Task statement: A complete answer retypes each of the records below precisely and includes none of the pictures.

Collected data:
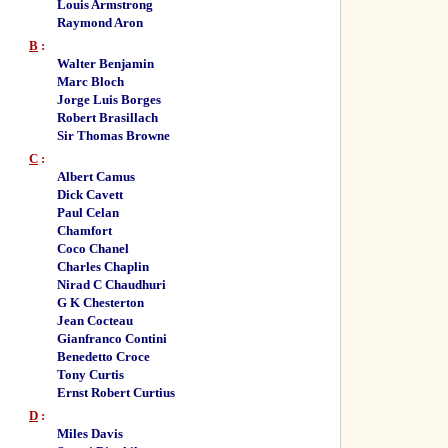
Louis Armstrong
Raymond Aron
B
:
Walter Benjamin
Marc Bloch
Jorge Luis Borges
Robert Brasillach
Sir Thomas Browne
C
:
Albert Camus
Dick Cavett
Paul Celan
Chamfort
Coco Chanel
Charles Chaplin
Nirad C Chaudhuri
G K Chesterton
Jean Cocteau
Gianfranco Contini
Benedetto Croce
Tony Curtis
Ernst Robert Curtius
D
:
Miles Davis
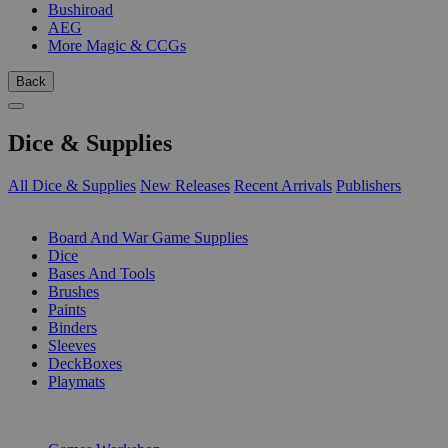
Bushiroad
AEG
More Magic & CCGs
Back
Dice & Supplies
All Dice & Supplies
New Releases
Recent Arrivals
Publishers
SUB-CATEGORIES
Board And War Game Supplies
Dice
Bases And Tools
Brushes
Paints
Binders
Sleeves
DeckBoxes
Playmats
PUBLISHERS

Answer space:
Louis Armstrong
Raymond Aron
B
:
Walter Benjamin
Marc Bloch
Jorge Luis Borges
Robert Brasillach
Sir Thomas Browne
C
:
Albert Camus
Dick Cavett
Paul Celan
Chamfort
Coco Chanel
Charles Chaplin
Nirad C Chaudhuri
G K Chesterton
Jean Cocteau
Gianfranco Contini
Benedetto Croce
Tony Curtis
Ernst Robert Curtius
D
:
Miles Davis
Bushiroad
AEG
More Magic & CCGs
Back
Dice & Supplies
All Dice & Supplies
New Releases
Recent Arrivals
Publishers
SUB-CATEGORIES
Board And War Game Supplies
Dice
Bases And Tools
Brushes
Paints
Binders
Sleeves
DeckBoxes
Playmats
PUBLISHERS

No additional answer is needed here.